_Data supplied:_
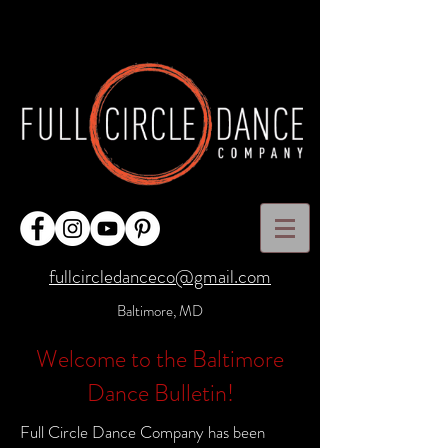
fullcircledanceco@gmail.com
Baltimore, MD
Welcome to the Baltimore
Dance Bulletin!
Full Circle Dance Company has been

_What the exercise asks:_
Return all the records above exactly, pictures omitted.

_Task answer:_
fullcircledanceco@gmail.com
Baltimore, MD
Welcome to the Baltimore
Dance Bulletin!
Full Circle Dance Company has been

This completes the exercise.